# North Gold Coast water



## Seeker (31/10/14)

I'm planning on my first AG BIAB this weekend.

I'll only be doing British ales for now.

I've not been able to get a water report and have also been told by Craftbrewer that my water could come from one of 4 or 5 different places on any particular day.

I filter all water through carbon, and I have some calcium sulphate and to hand.


Is water something I should be worried about on the GC, and if so what do other local brewers do?


----------



## angus_grant (31/10/14)

I would think for your first few AG batches water treatment would be very low on the list. 

Concentrate on your mash temp control, mash steps, dialling your system in with mash losses, sparging, boil off rates, hop utilisation, hot break, etc. 

Water treatment is still low on my list. Next step is to start looking at mash ph and what I need to do there. May involve water treatment, but at this stage simply getting ph readings.


----------



## Ducatiboy stu (31/10/14)

Yep. Water chem is probably the ;ast thing to worry about with AG. You need to get afew brews under your belt before hitting the water salts. It will just add an extra layer of complexity if you are only starting out


----------



## Eagleburger (31/10/14)

There hasnt been a lot of chlorine lately as far as I can tell. 10 weeks ago the chlorine was so bad I had to tip a brew on the grass, only one I have had to. Slow carbon filtering and some ascorbic acid can clear the chlorine.
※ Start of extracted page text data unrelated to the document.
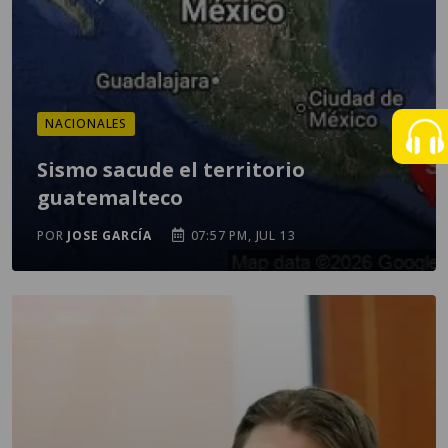
NACIONALES
Sismo sacude el territorio
guatemalteco
POR
JOSE GARCÍA
07:57 PM, JUL 13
I now filter at 3L/hr through two carbon filters.


----------



## dammag (31/10/14)

The only water report I've been able to find for Gold Coast water has calcium at around 14.5ppm. Chlorides and sulphates are absent. I just up the calcium to around 100ppm using CaCl or CaSo4 depending on the style.
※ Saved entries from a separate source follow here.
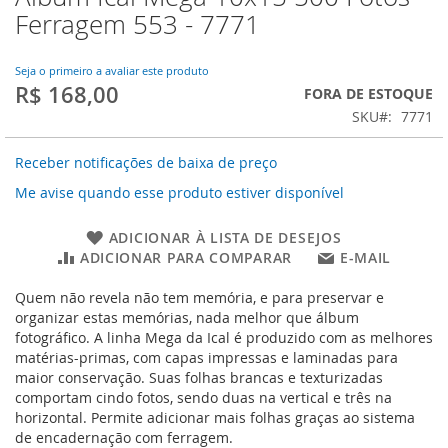
para
Ferragem 553 - 7771
o
início
da
Seja o primeiro a avaliar este produto
R$ 168,00
Galeria
FORA DE ESTOQUE
de
SKU
7771
imagens
Receber notificações de baixa de preço
Me avise quando esse produto estiver disponível
ADICIONAR À LISTA DE DESEJOS
ADICIONAR PARA COMPARAR
E-MAIL
Quem não revela não tem memória, e para preservar e
organizar estas memórias, nada melhor que álbum
fotográfico. A linha Mega da Ical é produzido com as melhores
matérias-primas, com capas impressas e laminadas para
maior conservação. Suas folhas brancas e texturizadas
comportam cindo fotos, sendo duas na vertical e três na
horizontal. Permite adicionar mais folhas graças ao sistema
de encadernação com ferragem.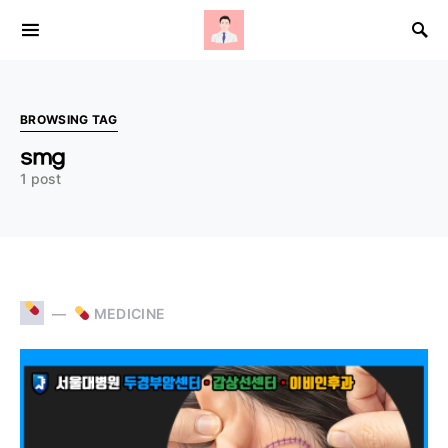
Search for:
BROWSING TAG
smg
1 post
MEDICINE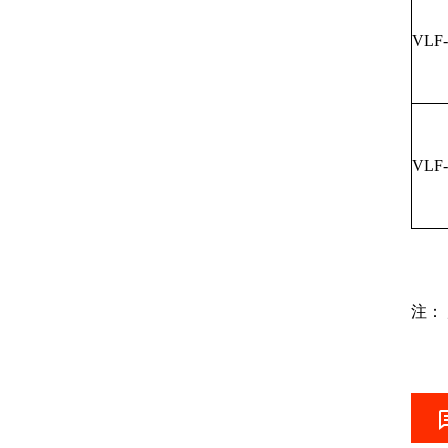
VLF
VLF
注：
This seems a safe place to start with enough calcium for yeast health.


----------



## kevo (1/11/14)

I don't bother because I am;
A-lazy
B- don't really know what I'm doing 

My beers don't seem horrendous as a result. 

But it is something I'd be keen to get my head around down the track.


----------



## TheBBQMole (8/11/14)

hey guys, I havn't been able to find any information on Sulphate in Gold Coast water supply. Does anyone have and information or ppm readings?


----------